Ортерис начал петь веселенькую пародию на "Шомпольный корпус", полную
убийств, сражений и внезапных смертей. При этом он глядел за реку, и лицо
его показалось мне чужим. Малвени сжал мне локоть, чтобы надежнее привлечь
внимание.
-- Что страшного? Да все! С ним вроде припадка. Я уже видал, все
наперед знаю. Посреди ночи вскочит он с койки и пойдет к пирамиде свое
оружие шарить. Потом подкрадется ко мне и скажет: "Еду в Бомбей. Ответь за
меня на утренней перекличке". Тут мы с ним бороться начнем, не раз так
бывало, он -- чтоб сбежать, а я -- чтоб его удержать, и оба угодим в
штрафную книгу за нарушение тишины в казармах. Уж я его и ремнем лупил, и
башку расшибал, и уговаривал, но когда на него найдет -- все без толку. А
ведь когда мозги у него в порядке, лучше парня не сыщешь. И ночка же сегодня
будет!.. Только бы он в меня не стрельнул, когда я подыматься буду, чтоб его
с ног сбить. Вот о чем я молю денно и нощно.

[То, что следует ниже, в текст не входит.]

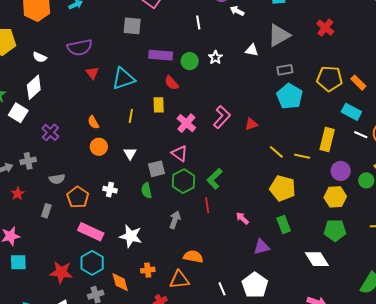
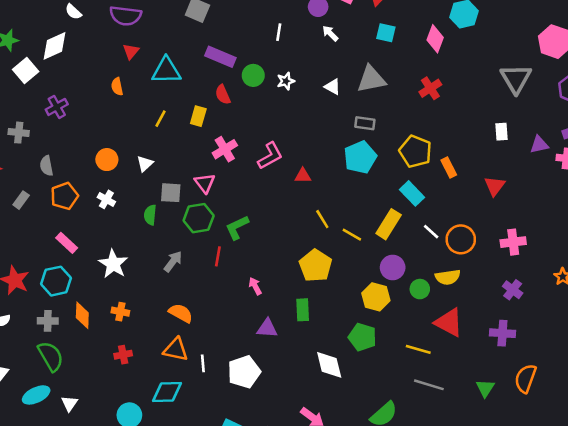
cyan rectangle: (351, 112) -> (412, 193), moved
orange semicircle: (93, 122) -> (117, 86), moved
orange circle: (99, 147) -> (107, 160), moved
gray semicircle: (57, 179) -> (46, 166), turned 70
pink rectangle: (91, 232) -> (67, 243), size x0.7
orange triangle: (179, 280) -> (176, 350), moved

Этот рассказ представил дело в менее приятном свете и вполне объяснил
тревогу Малвени. Он попытался было вывести Ортериса из припадка и громко
крикнул (тот лежал поодаль):
-- Эй ты, бедняга с розовыми лапками и стеклянными глазками! Переплывал
ты Иравади ночью, как подобает мужчине, или прятался под кроватью, как в тот
раз при Ахмед-Кхеле?
Это было одновременно грубое оскорбление и заведомая ложь -- Малвени
явно затевал ссору. Но на Ортериса словно столбняк нашел. Он ответил
медленно, без всякого раздражения, тем же размеренно-певучим голосом, каким
выкрикивал погребальные команды:
-- Сам знаешь, я переплывал Иравади ночью, когда город Лангтангпен
брали, нагишом переплывал и ничего не боялся. А где я был при АхмедКхеле, ты
тоже знаешь, и еще четыре проклятущих патана знают. Но тогда был крайний
случай, про смерть я и не думал. А теперь я стосковался по дому, и все тут!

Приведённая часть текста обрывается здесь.